Pasternak was one of the rare poets to be popular during his lifetime. If he forgot a line in one of his poems during a reading, the crowd would assist him. During the war, letters he received from the front line reminded him of the reach that his voice had. He did not want to lose this contact with the masses so Pasternak began a large novel that glorified freedom, independence, and a return to Christian religion that would become Dr. Zhivago. Basing the story on his own experience of wartime and revolution, Pasternak employed Yuri Zhivago as mouthpiece for his own philosophical and artistic beliefs. He presented Zhivago’s inability to influence his own fate not as a fault, but as a sign that he was destined to become an artistic witness to the tragedy of his age. The author closely identified Zhivago’s predicament with that of the suffering Christ.
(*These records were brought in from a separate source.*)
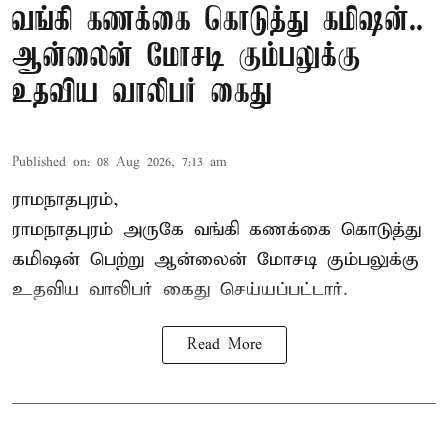
வங்கி கணக்கை கொடுத்து கமிஷன்..
ஆன்லைன் மோசடி கும்பலுக்கு
உதவிய வாலிபர் கைது
Published on
:
08 Aug 2026, 7:13 am
ராமநாதபுரம்,
ராமநாதபுரம் அருகே வங்கி கணக்கை கொடுத்து
கமிஷன் பெற்று ஆன்லைன் மோசடி கும்பலுக்கு
உதவிய வாலிபர் கைது செய்யப்பட்டார்.
Read More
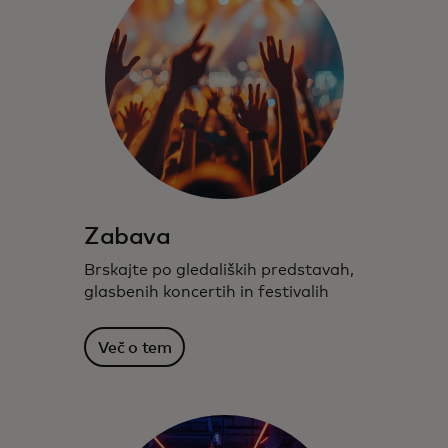
Zabava
Brskajte po gledaliških predstavah,
glasbenih koncertih in festivalih
Več o tem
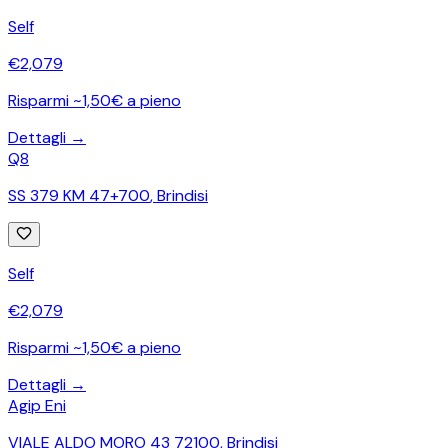
Self
€
2,079
Risparmi ~1,50€ a pieno
Dettagli →
Q8
SS 379 KM 47+700
,
Brindisi
Self
€
2,079
Risparmi ~1,50€ a pieno
Dettagli →
Agip Eni
VIALE ALDO MORO 43 72100
,
Brindisi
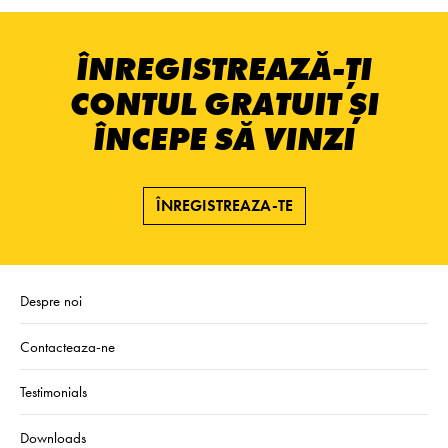
ÎNREGISTREAZĂ-ȚI
CONTUL GRATUIT ȘI
ÎNCEPE SĂ VINZI
ÎNREGISTREAZA-TE
Despre noi
Contacteaza-ne
Testimonials
Downloads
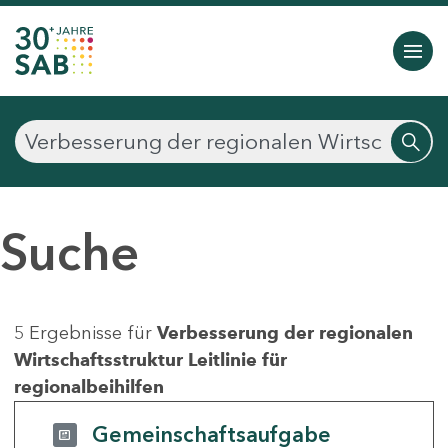
Suche
5 Ergebnisse für
Verbesserung der regionalen
Wirtschaftsstruktur Leitlinie für
regionalbeihilfen
Gemeinschaftsaufgabe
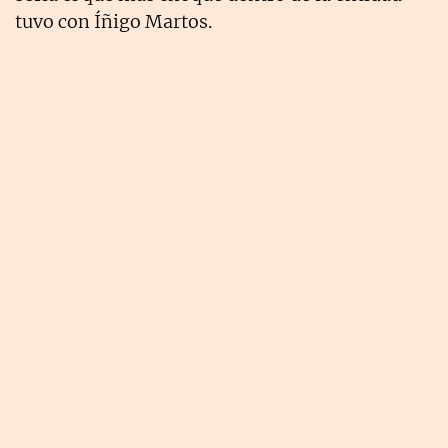
tuvo con Íñigo Martos.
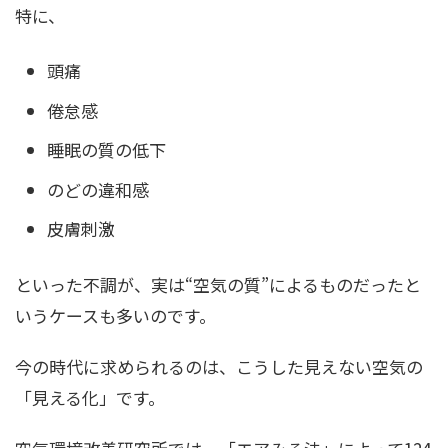
特に、
頭痛
倦怠感
睡眠の質の低下
のどの違和感
皮膚刺激
といった不調が、実は“空気の質”によるものだったと
いうケースも多いのです。
今の時代に求められるのは、こうした見えない空気の
「見える化」です。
The government’s postwar ideological clampdown forced Pasternak to labor on the manuscript in secret. Rejected in Russia, Doctor Zhivagowas smuggled west in 1957 and published first in Italian and then in English in 1958. The epic novel about the life and loves of physician and poet Yuri Zhivago during the political upheavals of 20th-century Russia was acclaimed as a successful combination of lyrical, descriptive, and epic dramatic styles. The book, which concludes with a cycle of Zhivago’s poetry, was translated into 18 languages. In October 1958, Pasternak was awarded the Nobel Prize in Literature, “for his important achievement both in contemporary lyrical poetry and in the field of the great Russian epic tradition.” Russian authorities, unhappy with his harsh depiction of life under Communism, forced him to decline the Nobel Prize and ejected him from the Union of Soviet Writers. While he was not sent into exile or arrested, all publication of his translations came to a halt and he fell into poverty. He wrote his last complete book,When the Weather Clears, in 1959. That summer, he began The Blind Beauty, a play about an enslaved artist during the period of serfdom in Russia, but fell ill with lung cancer before he could complete it. Pasternak took to his bed in his home at Peredelkino, where he succumbed the evening of May 30, 1960. Upon hearing of his death, many thousands of people traveled from Moscow to his funeral. For the Russian people, he remains a symbol of resistance in the face of terror and oppression.
In 1988, the Union of Soviet Writers posthumously reinstated Pasternak, making the publication of Doctor Zhivago in the Soviet Union finally possible. Pasternak’s son, Evgenii, accepted the Nobel Prize medal on his father’s behalf at a ceremony in Stockholm in 1989.